Shawn's eyes gleamed, spotting a sign that held his eye. "Let's not go to the Psych office yet. You up for a slight detour?" He gestured where to go.
"As long as we get something to eat. A man cannot live on Halloween on candy alone."
# # # # #
Even in the safe metal boundaries of Lassiter's car, Juliet hugged her arms around herself. Since sitting down, a feeling had gathered about her throat like a too tight scarf; there was a little bit of the dream still tickling her heels, using its tiny, ghostly fingers to reach up her legs. And there was the pounding of fear from earlier, a stupid thing she couldn't shake: What if something terrible happened to her partner?
When he got in the car, she almost blurted out that she wanted to drive, though she knew she was hardly in the shape to. She felt like a little girl with a homemade Halloween costume, knowing it was homemade, not store bought; the feelings coming to her were boarding on ridiculous now. Continuing down this strange road, she wondered if Shawn hadn't, somehow, opened a door to her mind on the very last day of the Celtic year, as if he knew that this was the day when veils between the two worlds were the thinnest.
Juliet shivered as Lassiter started the engine. "You know," she began to break what she considered uncomfortable silence, "the really crazy people don't need a special holiday as an excuse. To be lunatics."
Lassiter turned his head towards her, raising an eyebrow with confusion and a dare, before pulling his eyes back to the rearview mirror so he could get them safely out of the parking lot. He bit his lip, forcing himself to offer a tight nod because he did agree with her statement, though he also believed that the really crazy people thrived for these special holidays. But it felt good, warm inside his chest—a feeling usually reserved for only when he'd made an arrest or got a confession—to feel like he was being protective of her. He couldn't explain why, but it felt necessary.
# # # # #
The feeling passed, as they trolled the mostly quiet roads, and Juliet's fears lessened, as did the tight knot in her throat, as did the blood pulsing loudly in her ears, that her partner was in any danger.
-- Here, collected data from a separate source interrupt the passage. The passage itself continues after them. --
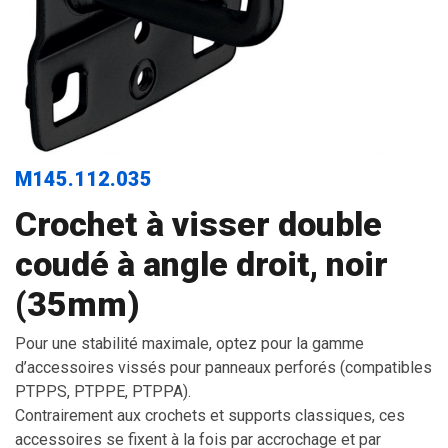
M145.112.035
Crochet à visser double
coudé à angle droit, noir
(35mm)
Pour une stabilité maximale, optez pour la gamme
d’accessoires vissés pour panneaux perforés (compatibles
PTPPS, PTPPE, PTPPA).
Contrairement aux crochets et supports classiques, ces
accessoires se fixent à la fois par accrochage et par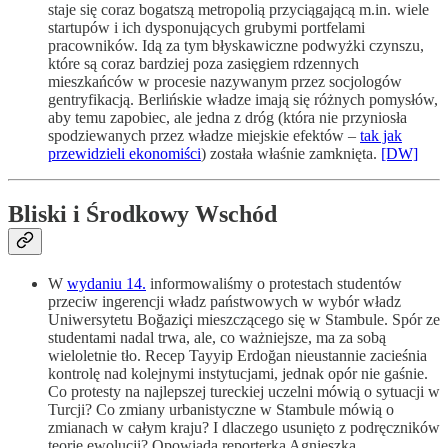
staje się coraz bogatszą metropolią przyciągającą m.in. wiele
startupów i ich dysponujących grubymi portfelami
pracowników. Idą za tym błyskawiczne podwyżki czynszu,
które są coraz bardziej poza zasięgiem rdzennych
mieszkańców w procesie nazywanym przez socjologów
gentryfikacją. Berlińskie władze imają się różnych pomysłów,
aby temu zapobiec, ale jedna z dróg (która nie przyniosła
spodziewanych przez władze miejskie efektów –
tak jak
przewidzieli ekonomiści
) została właśnie zamknięta.
[DW]
Bliski i Środkowy Wschód
W
wydaniu 14.
informowaliśmy o protestach studentów
przeciw ingerencji władz państwowych w wybór władz
Uniwersytetu Boğaziçi mieszczącego się w Stambule. Spór ze
studentami nadal trwa, ale, co ważniejsze, ma za sobą
wieloletnie tło. Recep Tayyip Erdoğan nieustannie zacieśnia
kontrolę nad kolejnymi instytucjami, jednak opór nie gaśnie.
Co protesty na najlepszej tureckiej uczelni mówią o sytuacji w
Turcji? Co zmiany urbanistyczne w Stambule mówią o
zmianach w całym kraju? I dlaczego usunięto z podręczników
teorię ewolucji? Opowiada reporterka Agnieszka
He could easily be a brick of ice in a nice suit, she decided, his usual self, checking his mirrors obsessively, on constant guard for those starting any "parties" early. But instead of a brick of ice, Juliet felt he was a solid source, there for her even in her unusual hysterics. Almost compassionate. It made her shiver.
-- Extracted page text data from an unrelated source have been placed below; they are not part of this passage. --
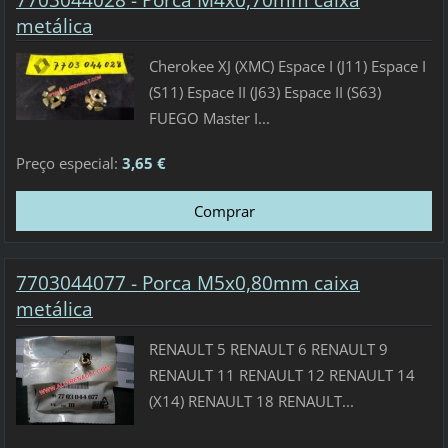
metálica
Cherokee XJ (XMC) Espace I (J11) Espace I
(S11) Espace II (J63) Espace II (S63)
FUEGO Master I...
Preço especial:
3,65 €
7703044077 - Porca M5x0,80mm caixa
metálica
RENAULT 5 RENAULT 6 RENAULT 9
RENAULT 11 RENAULT 12 RENAULT 14
(X14) RENAULT 18 RENAULT...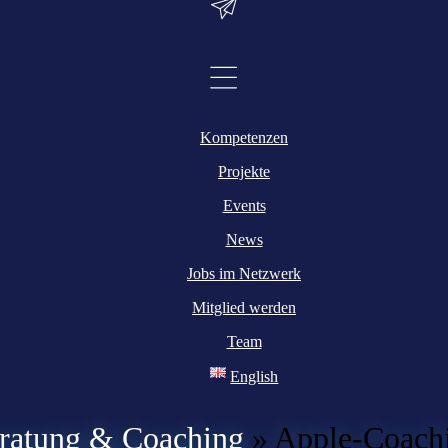
Kompetenzen
Projekte
Events
News
Jobs im Netzwerk
Mitglied werden
Team
English
ratung & Coaching
»
Apple-Coach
The dream's formlessness was still attached to her; caught in her passenger side door, it writhed and moaned at her feet, demanding release. It told her it wanted to curl around her shoulders—annoyed it had to settle for tickling her legs—whisper some sweet nothingness into her ear, want her to fall back into a deep sleep.
A deep sleep where he was waiting for her, where his dream self and her dream self played out the same scenes, where he would sink his teeth in, pierce her, bleed her, drain her, bring her skin to a consistency of parchment paper. She was his perfect type—his desired blood type, the sweetest blood he'd ever had. It told her all of this silently. She was glad Lassiter couldn't hear the "whine" of its needing.
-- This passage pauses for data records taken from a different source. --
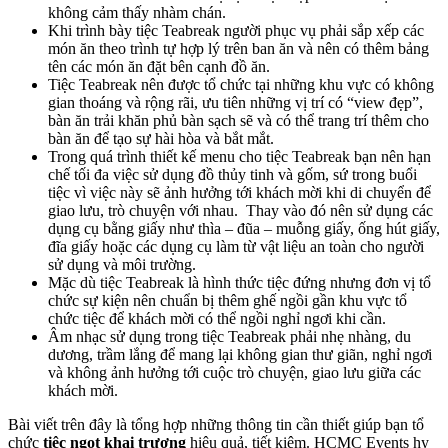
không cảm thấy nhàm chán.
Khi trình bày tiệc Teabreak người phục vụ phải sắp xếp các
món ăn theo trình tự hợp lý trên ban ăn và nên có thêm bảng
tên các món ăn đặt bên cạnh đồ ăn.
Tiệc Teabreak nên được tổ chức tại những khu vực có không
gian thoáng và rộng rãi, ưu tiên những vị trí có “view đẹp”,
bàn ăn trải khăn phủ bàn sạch sẽ và có thể trang trí thêm cho
bàn ăn để tạo sự hài hòa và bắt mắt.
Trong quá trình thiết kế menu cho tiệc Teabreak bạn nên hạn
chế tối đa việc sử dụng đồ thủy tinh và gốm, sứ trong buổi
tiệc vì việc này sẽ ảnh hưởng tới khách mời khi di chuyển để
giao lưu, trò chuyện với nhau. Thay vào đó nên sử dụng các
dụng cụ bằng giấy như thìa – đũa – muỗng giấy, ống hút giấy,
đĩa giấy hoặc các dụng cụ làm từ vật liệu an toàn cho người
sử dụng và môi trường.
Mặc dù tiệc Teabreak là hình thức tiệc đứng nhưng đơn vị tổ
chức sự kiện nên chuẩn bị thêm ghế ngồi gần khu vực tổ
chức tiệc để khách mời có thể ngồi nghỉ ngơi khi cần.
Âm nhạc sử dụng trong tiệc Teabreak phải nhẹ nhàng, du
dương, trầm lắng để mang lại không gian thư giãn, nghỉ ngơi
và không ảnh hưởng tới cuộc trò chuyện, giao lưu giữa các
khách mời.
Bài viết trên đây là tổng hợp những thông tin cần thiết giúp bạn tổ
chức
tiệc ngọt khai trương
hiệu quả, tiết kiệm. HCMC Events hy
Had Shawn really been floating towards her while the Chief's office filled up with fog? Why the plastic teeth? What was he hiding just beyond them?
He'd seemed concerned enough, had even offered to take her home . . . so he could stay. Take really good care of her. Romance her. Seduce . . . comfort . . . kiss . . . Her breath caught. There were other words but she turned towards the window, blushing. He was leaning over her, his red eyes bright, not a hair on his head out of place. How could she be certain this wasn't Shawn's true face? She couldn't . . . ever invite him in. But what if . . . what if she somehow already had?